ASSIGNMENT: Every entry below should be printed exactly, without its images.

--- START ---

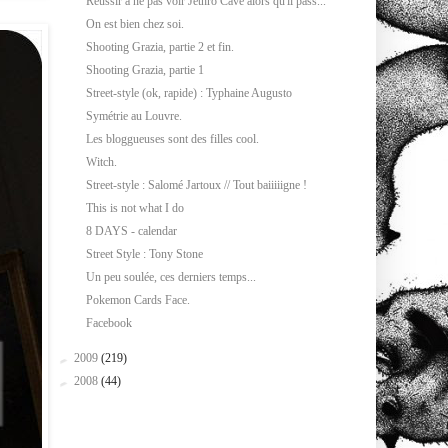
Réussir à ne pas voir Jethro Cave alors qu'il pass...
On est bien chez soi.
Shooting Grazia, partie 2 et fin.
Shooting Grazia, partie 1
Street-style (ok, rapide) : Typhaine Augusto
Symétrie au Louvre.
Les bloggueuses sont des filles cool.
Witch.
Street-style : Salomé Jartoux // Tout baiiiiigne !
This is not what I do
8 DAYS - calendar
Street Style : Tony Stone
Un peu soulée, ces derniers temps...
Pokemon Cards Face.
Facebook
►
2009
(219)
►
2008
(44)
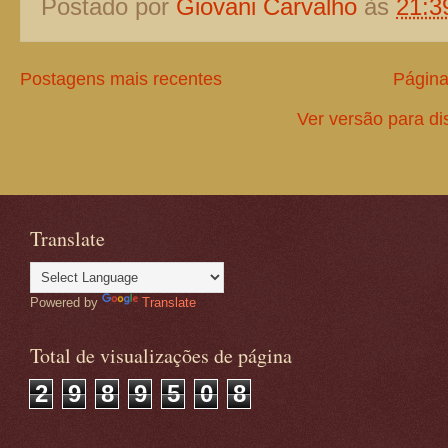
Postado por
Giovani Carvalho
às
21:3
Postagens mais recentes
Página 
Ver versão para di
Translate
Powered by
Translate
Total de visualizações de página
2
9
8
9
5
0
8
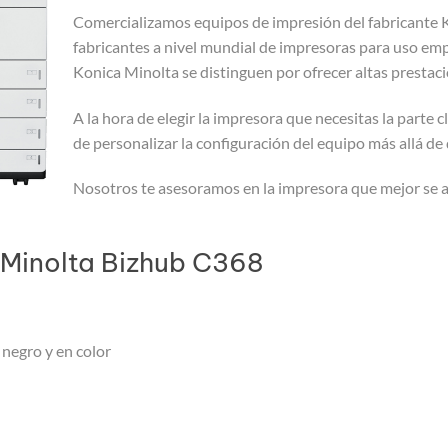
Comercializamos equipos de impresión del fabricante K
fabricantes a nivel mundial de impresoras para uso empr
Konica Minolta se distinguen por ofrecer altas prestacio
A la hora de elegir la impresora que necesitas la parte
de personalizar la configuración del equipo más allá d
Nosotros te asesoramos en la impresora que mejor se a
 Minolta Bizhub C368
negro y en color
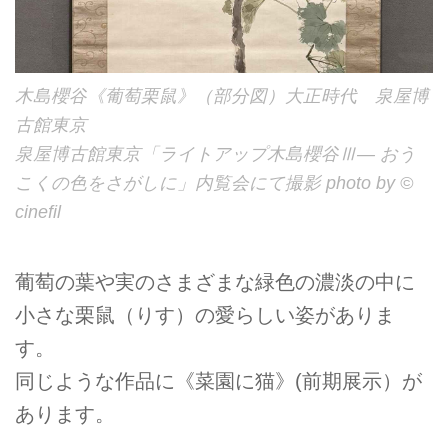
木島櫻谷《葡萄栗鼠》（部分図）大正時代 泉屋博
古館東京
泉屋博古館東京「ライトアップ木島櫻谷Ⅲ― おう
こくの色をさがしに」内覧会にて撮影 photo by ©
cinefil
葡萄の葉や実のさまざまな緑色の濃淡の中に
小さな栗鼠（りす）の愛らしい姿がありま
す。
同じような作品に《菜園に猫》(前期展示）が
あります。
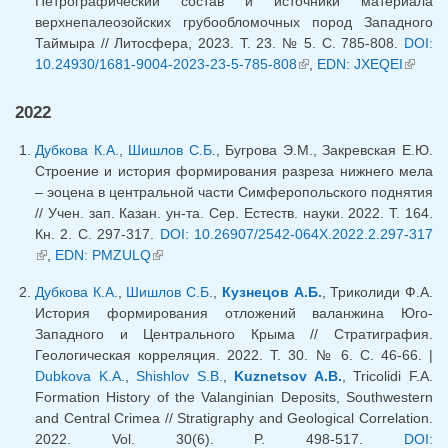
Петрографический состав и источники материала
верхнепалеозойских грубообломочных пород Западного
Таймыра // Литосфера, 2023. Т. 23. № 5. С. 785-808.
DOI:
10.24930/1681-9004-2023-23-5-785-808
(link is external)
,
EDN: JXEQEI
(link 
externa
2022
Дубкова К.А.
,
Шишлов С.Б.
, Бугрова Э.М., Закревская Е.Ю.
Строение и история формирования разреза нижнего мела
– эоцена в центральной части Симферопольского поднятия
// Учен. зап. Казан. ун-та. Сер. Естеств. науки. 2022. Т. 164.
Кн. 2. С. 297-317.
DOI: 10.26907/2542-064X.2022.2.297-317
(link is external)
,
EDN: PMZULQ
(link is external)
Дубкова К.А.
,
Шишлов С.Б.
,
Кузнецов А.Б.
, Триколиди Ф.А.
История формирования отложений валанжина Юго-
Западного и Центрального Крыма // Стратиграфия.
Геологическая корреляция. 2022. Т. 30. № 6. С. 46-66. |
Dubkova K.A.
,
Shishlov S.B.
,
Kuznetsov A.B.
, Tricolidi F.A.
Formation History of the Valanginian Deposits, Southwestern
and Central Crimea // Stratigraphy and Geological Correlation.
2022. Vol. 30(6). P. 498-517.
DOI:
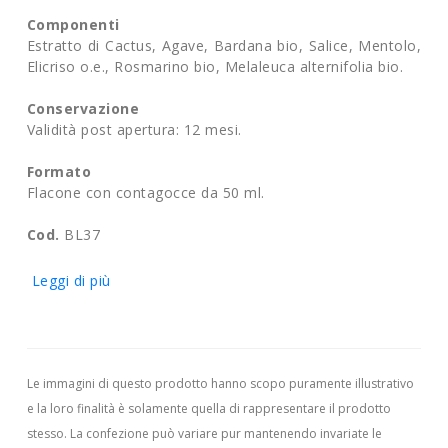
Componenti
Estratto di Cactus, Agave, Bardana bio, Salice, Mentolo,
Elicriso o.e., Rosmarino bio, Melaleuca alternifolia bio.
Conservazione
Validità post apertura: 12 mesi.
Formato
Flacone con contagocce da 50 ml.
Cod.
BL37
Leggi di più
Le immagini di questo prodotto hanno scopo puramente illustrativo
e la loro finalità è solamente quella di rappresentare il prodotto
stesso. La confezione può variare pur mantenendo invariate le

--- END ---

SOLUTION:
Réussir à ne pas voir Jethro Cave alors qu'il pass...
On est bien chez soi.
Shooting Grazia, partie 2 et fin.
Shooting Grazia, partie 1
Street-style (ok, rapide) : Typhaine Augusto
Symétrie au Louvre.
Les bloggueuses sont des filles cool.
Witch.
Street-style : Salomé Jartoux // Tout baiiiiigne !
This is not what I do
8 DAYS - calendar
Street Style : Tony Stone
Un peu soulée, ces derniers temps...
Pokemon Cards Face.
Facebook
►
2009
(219)
►
2008
(44)
Postado por
Giovani Carvalho
às
21:3
Postagens mais recentes
Página 
Ver versão para di
Translate
Powered by
Translate
Total de visualizações de página
2
9
8
9
5
0
8
Comercializamos equipos de impresión del fabricante K
fabricantes a nivel mundial de impresoras para uso empr
Konica Minolta se distinguen por ofrecer altas prestacio
A la hora de elegir la impresora que necesitas la parte
de personalizar la configuración del equipo más allá d
Nosotros te asesoramos en la impresora que mejor se a
 Minolta Bizhub C368
negro y en color
木島櫻谷《葡萄栗鼠》（部分図）大正時代 泉屋博
古館東京
泉屋博古館東京「ライトアップ木島櫻谷Ⅲ― おう
こくの色をさがしに」内覧会にて撮影 photo by ©
cinefil
葡萄の葉や実のさまざまな緑色の濃淡の中に
小さな栗鼠（りす）の愛らしい姿がありま
す。
同じような作品に《菜園に猫》(前期展示）が
あります。
Петрографический состав и источники материала
верхнепалеозойских грубообломочных пород Западного
Таймыра // Литосфера, 2023. Т. 23. № 5. С. 785-808.
DOI:
10.24930/1681-9004-2023-23-5-785-808
(link is external)
,
EDN: JXEQEI
(link 
externa
2022
Дубкова К.А.
,
Шишлов С.Б.
, Бугрова Э.М., Закревская Е.Ю.
Строение и история формирования разреза нижнего мела
– эоцена в центральной части Симферопольского поднятия
// Учен. зап. Казан. ун-та. Сер. Естеств. науки. 2022. Т. 164.
Кн. 2. С. 297-317.
DOI: 10.26907/2542-064X.2022.2.297-317
(link is external)
,
EDN: PMZULQ
(link is external)
Дубкова К.А.
,
Шишлов С.Б.
,
Кузнецов А.Б.
, Триколиди Ф.А.
История формирования отложений валанжина Юго-
Западного и Центрального Крыма // Стратиграфия.
Геологическая корреляция. 2022. Т. 30. № 6. С. 46-66. |
Dubkova K.A.
,
Shishlov S.B.
,
Kuznetsov A.B.
, Tricolidi F.A.
Formation History of the Valanginian Deposits, Southwestern
and Central Crimea // Stratigraphy and Geological Correlation.
2022. Vol. 30(6). P. 498-517.
DOI:
Componenti
Estratto di Cactus, Agave, Bardana bio, Salice, Mentolo,
Elicriso o.e., Rosmarino bio, Melaleuca alternifolia bio.
Conservazione
Validità post apertura: 12 mesi.
Formato
Flacone con contagocce da 50 ml.
Cod.
BL37
Leggi di più
Le immagini di questo prodotto hanno scopo puramente illustrativo
e la loro finalità è solamente quella di rappresentare il prodotto
stesso. La confezione può variare pur mantenendo invariate le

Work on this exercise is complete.